Профессор пожал плечами.
— Старый козёл, видимо, надеется затащить её в постель, посулив снимки, — предположил я. — Готов биться об заклад, он каждую ночь вынимает их из сейфа и любуется в своё удовольствие.
— В этом случае она бы к нам не обратилась. Судя по всему, мисс Адлер не очень-то любит делиться. И всё же согласилась расстаться с половиной вырученных денег.
— Но, Мориарти, у неё не было выбора. Кто ещё устроил бы для неё такое?
— Очевидно, только мы, Моран, — промолвил профессор и скрипнул зубами.
Потом он потянулся за часами. За все годы, что я помогал Мориарти, ни разу на моей памяти профессору не пришлось их доставать — так что самого хронометра я так и не увидел. Ведь всё и всегда происходило точно по расписанию. Новоиспечённые подчинённые быстро выучивались следить за временем, в противном случае им грозили очень серьёзные неприятности.
Не успел Мориарти дотронуться до болтавшейся на впалой груди цепочки, как Фэнни Замарашка вылетела из толпы и пнула полисмена.

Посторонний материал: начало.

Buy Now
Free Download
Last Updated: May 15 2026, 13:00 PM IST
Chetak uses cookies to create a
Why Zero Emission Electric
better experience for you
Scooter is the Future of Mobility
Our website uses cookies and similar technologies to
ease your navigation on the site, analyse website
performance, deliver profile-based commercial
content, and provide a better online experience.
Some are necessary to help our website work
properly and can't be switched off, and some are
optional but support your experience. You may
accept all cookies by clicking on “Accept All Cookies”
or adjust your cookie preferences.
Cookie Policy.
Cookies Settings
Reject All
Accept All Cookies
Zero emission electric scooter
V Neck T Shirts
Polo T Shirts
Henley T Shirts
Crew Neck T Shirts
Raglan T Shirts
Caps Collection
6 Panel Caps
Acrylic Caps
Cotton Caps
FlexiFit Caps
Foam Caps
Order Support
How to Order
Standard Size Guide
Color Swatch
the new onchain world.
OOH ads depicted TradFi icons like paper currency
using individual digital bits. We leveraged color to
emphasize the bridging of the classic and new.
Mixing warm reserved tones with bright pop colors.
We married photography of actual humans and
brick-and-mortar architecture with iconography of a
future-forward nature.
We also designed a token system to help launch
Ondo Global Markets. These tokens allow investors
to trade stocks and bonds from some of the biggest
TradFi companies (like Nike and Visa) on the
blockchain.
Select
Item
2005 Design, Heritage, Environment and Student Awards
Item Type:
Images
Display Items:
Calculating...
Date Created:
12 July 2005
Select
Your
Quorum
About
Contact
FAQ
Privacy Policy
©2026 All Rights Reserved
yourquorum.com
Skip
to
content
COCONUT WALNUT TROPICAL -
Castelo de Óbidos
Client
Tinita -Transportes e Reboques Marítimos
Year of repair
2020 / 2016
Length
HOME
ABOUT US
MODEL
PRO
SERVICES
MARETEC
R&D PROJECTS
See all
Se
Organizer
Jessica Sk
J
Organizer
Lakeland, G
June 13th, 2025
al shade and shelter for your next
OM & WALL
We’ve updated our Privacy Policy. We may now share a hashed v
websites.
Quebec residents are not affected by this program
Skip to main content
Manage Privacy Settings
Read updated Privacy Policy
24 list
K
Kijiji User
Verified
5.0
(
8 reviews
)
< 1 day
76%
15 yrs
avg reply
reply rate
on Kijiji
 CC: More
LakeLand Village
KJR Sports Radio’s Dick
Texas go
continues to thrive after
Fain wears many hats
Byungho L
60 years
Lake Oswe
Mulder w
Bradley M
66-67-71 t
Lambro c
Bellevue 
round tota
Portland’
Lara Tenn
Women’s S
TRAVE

Фэнни полных два десятка лет изображала десятилетнюю обездоленную сироту. И все верили: она чрезвычайно умело накладывала на лицо грязь. С таким же искусством записные красотки пользуются румянами и пудрой.
Сегодня Замарашка напялила на себя измазанный сажей наряд «пушечной сиротки» и надела тяжёлые деревянные башмаки, замечательно подходящие для избиения полисменов.
Её вопль («Ыдаг еиксйецилоп!») прозвучал в точности как ругательство на руританском (или на каком там языке они изъясняются
{16}).
После пары-тройки весьма болезненных ударов в голень остолоп в форме схватился за дубинку.
Замарашка рухнула на ступени посольства, демонстрируя завидное драматическое дарование (пусть трагические актрисы с Друри-лейн кусают локти от зависти); по её лицу растекалась кровь — пошла в ход губка, пропитанная томатным соком.
Мориарти вручил мне булыжник и махнул рукой.
Я швырнул камень в разинувшего рот полисмена и сбил с него шлем (даром, что ли, однажды завалил бенгальского тигра при помощи крикетной биты).
Негодующая толпа ринулась на приступ. Мориарти подцепил меня ручкой зонтика и увлёк вперёд.
Распахнулись двери Боскольского дворца, и бежавшие в первых рядах заскользили по мраморному полу, словно банда пьяных конькобежцев. Трое стражников схватились было за сабли, но наши команчи мигом избавили их (и вообще весь первый этаж посольства) от оружия и прочих мало-мальски ценных безделушек. Скоро в витринах лондонских ломбардов появятся всевозможные кирасы, шлемы с плюмажами и иные вещи с гербом Эльфбергов.
Двери кабинета приоткрылись, и оттуда высунулась голова Запта. Мориарти подал сигнал, и на плечи шефа тайной полиции тут же легли руки двух дюжих молодчиков.
Профессор бочком подобрался к анархисту с самой окладистой бородой и предложил составить список требований. Причём парнишка ничуть не усомнился в том, что это его собственная идея.
Запт свирепо озирался, его усы дрожали от возмущения, но чумазые руки держали крепко.
На поясе у полковника болталась связка ключей. Мориарти взмахнул рукой, и мимо Запта промчался немытый мальчишка. Ключи таинственным образом исчезли.
— Пусть узнает на собственной шкуре, каково пришлось пушечным сироткам! — завопил я.
Толпа с восторгом принялась запихивать шефа тайной полиции в ближайшую каминную трубу (ногами вверх). Наш товарищ, бородатый анархист, уже успел выставить у дверей караульных и теперь размахивал древним револьвером под носом у ошеломлённых констеблей.